▶ **ACTIVITY**: Find the string "music" in the material. Copy every line that has it.

- - - - -

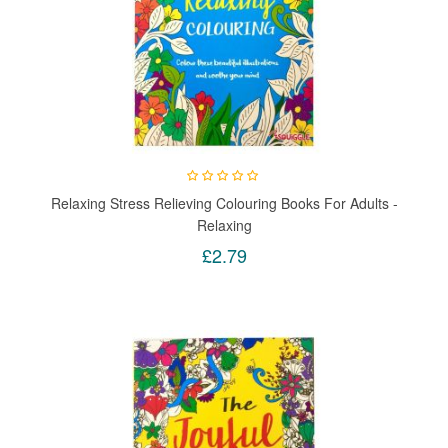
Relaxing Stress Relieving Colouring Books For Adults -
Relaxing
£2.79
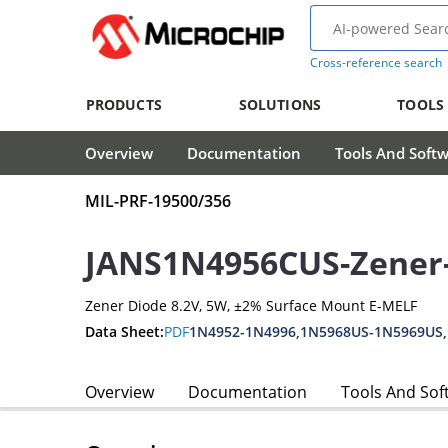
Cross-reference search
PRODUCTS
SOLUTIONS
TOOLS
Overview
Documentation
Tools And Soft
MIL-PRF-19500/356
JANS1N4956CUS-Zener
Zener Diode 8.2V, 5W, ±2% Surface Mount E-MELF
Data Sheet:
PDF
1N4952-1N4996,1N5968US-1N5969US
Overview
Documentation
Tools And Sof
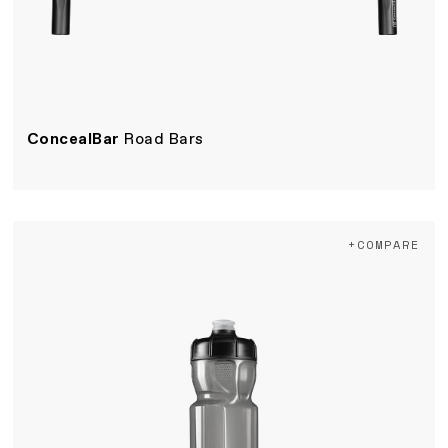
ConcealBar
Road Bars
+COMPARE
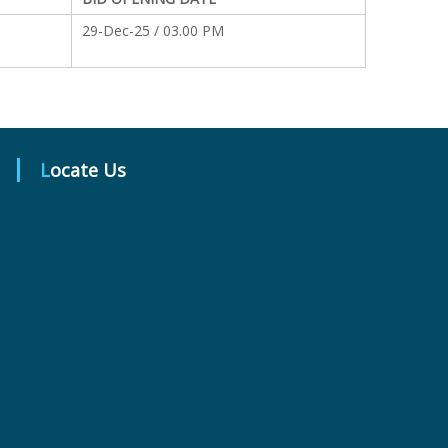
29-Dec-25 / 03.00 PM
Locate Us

- - - - -

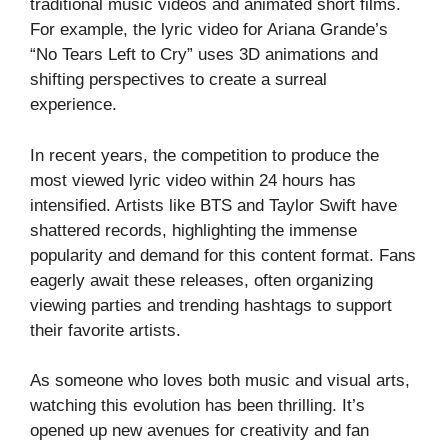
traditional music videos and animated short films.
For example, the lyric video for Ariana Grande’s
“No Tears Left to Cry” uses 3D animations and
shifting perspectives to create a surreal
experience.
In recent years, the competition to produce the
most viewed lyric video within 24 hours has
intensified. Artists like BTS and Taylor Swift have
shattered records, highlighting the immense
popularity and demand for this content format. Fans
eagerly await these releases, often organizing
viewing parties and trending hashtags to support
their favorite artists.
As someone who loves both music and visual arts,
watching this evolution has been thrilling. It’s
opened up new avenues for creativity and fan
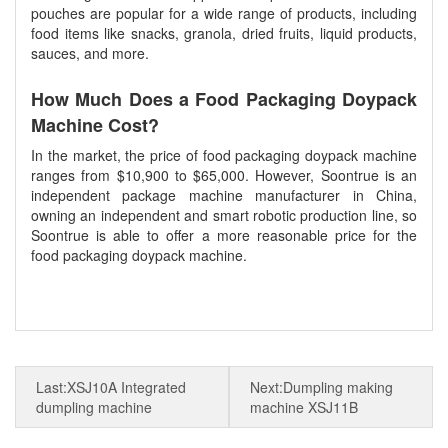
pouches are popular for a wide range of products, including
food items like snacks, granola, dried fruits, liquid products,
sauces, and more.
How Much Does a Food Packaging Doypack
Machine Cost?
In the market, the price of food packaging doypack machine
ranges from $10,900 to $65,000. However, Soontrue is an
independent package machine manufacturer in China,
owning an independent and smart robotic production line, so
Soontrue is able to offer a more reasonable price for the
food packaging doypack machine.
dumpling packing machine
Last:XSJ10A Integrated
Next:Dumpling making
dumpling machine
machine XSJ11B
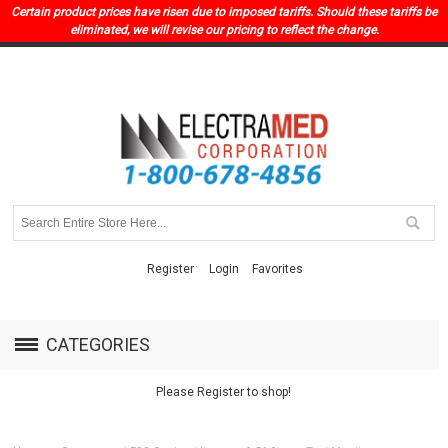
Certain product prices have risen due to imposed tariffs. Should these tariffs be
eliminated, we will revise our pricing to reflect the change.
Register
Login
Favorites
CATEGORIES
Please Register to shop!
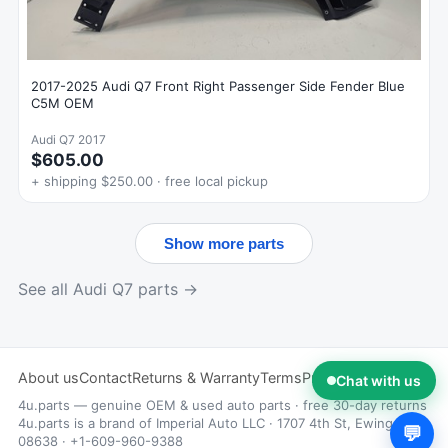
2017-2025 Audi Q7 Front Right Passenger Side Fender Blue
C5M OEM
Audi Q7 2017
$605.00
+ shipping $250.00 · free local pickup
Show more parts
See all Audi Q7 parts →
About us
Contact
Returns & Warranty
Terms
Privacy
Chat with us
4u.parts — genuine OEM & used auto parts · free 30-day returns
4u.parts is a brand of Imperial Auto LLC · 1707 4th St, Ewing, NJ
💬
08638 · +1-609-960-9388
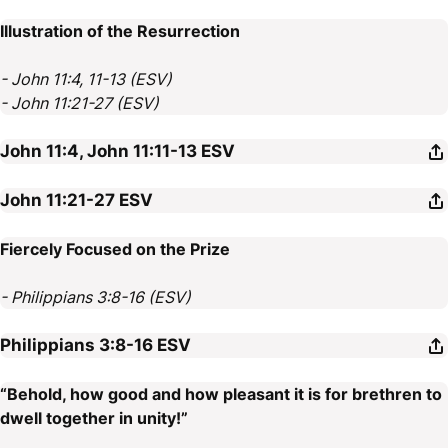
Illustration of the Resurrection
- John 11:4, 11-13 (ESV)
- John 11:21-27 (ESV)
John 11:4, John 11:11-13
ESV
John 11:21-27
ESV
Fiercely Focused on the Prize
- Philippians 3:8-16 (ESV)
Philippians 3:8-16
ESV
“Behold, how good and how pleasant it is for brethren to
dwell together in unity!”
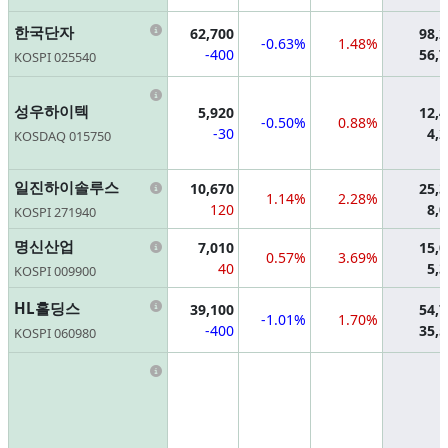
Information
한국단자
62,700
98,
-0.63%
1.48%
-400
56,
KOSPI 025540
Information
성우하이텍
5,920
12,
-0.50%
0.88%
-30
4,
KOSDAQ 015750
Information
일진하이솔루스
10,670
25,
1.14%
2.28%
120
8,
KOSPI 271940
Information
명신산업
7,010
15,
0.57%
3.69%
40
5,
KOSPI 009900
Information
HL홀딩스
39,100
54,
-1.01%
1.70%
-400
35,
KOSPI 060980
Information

- - - - -

▶ **FINISHED EXERCISE**:
traditional music videos and animated short films.
As someone who loves both music and visual arts,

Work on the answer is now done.